Campus Progress' Jenn Nowicki reported yesterday on the recently dismissed honor code charges against University of North Carolina at Chapel Hill (UNC­–CH) student Landen Gambill. Gambill was charged with "disruptive or intimidating behavior" after publicly criticizing UNC's handling of sexual assault cases, including her own.

In dismissing Gambill's case, and all other pending cases brought under the same honor code provision, UNC–CH Chancellor Holden Thorp acknowledged that he was taking action in order to "protect the free speech rights of [UNC's] students." 
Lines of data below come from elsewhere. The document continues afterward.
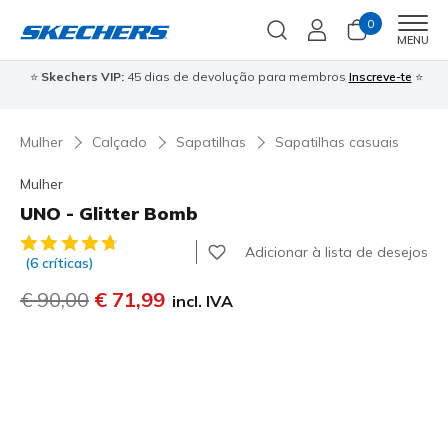
0
Men
MENU
⭐
Skechers VIP:
45 dias de devolução para membros
Inscreve-te
⭐

Mulher
Calçado
Sapatilhas
Sapatilhas casuais
Mulher
UNO - Glitter Bomb
3$2 de 5 – Classificação do cliente
Adicionar à lista de desejos
(6 críticas)
Preço com desconto de
€ 90,00
para
€ 71,99
incl. IVA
Nowicki quoted FIRE's Will Creeley on why the code was problematic:

In the Honor Code, [an external review] found, harassment and intimidation are so vaguely defined that they could be applied to a large number of student behaviors and speech, including those which are constitutionally protected.

"Unless you have a harassment code that is specific and precise, and matches the Supreme Court's definition of harassment in the educational context, you're going to have a code that prohibits protected speech, and that code will be used eventually to crack down on speech that you support," [FIRE's Director of Legal and Public Advocacy Will] Creeley said. "It's important to remember that the First Amendment protects all kinds of speech, and that threats to one person's First Amendment speech are threats to everybody's First Amendment speech."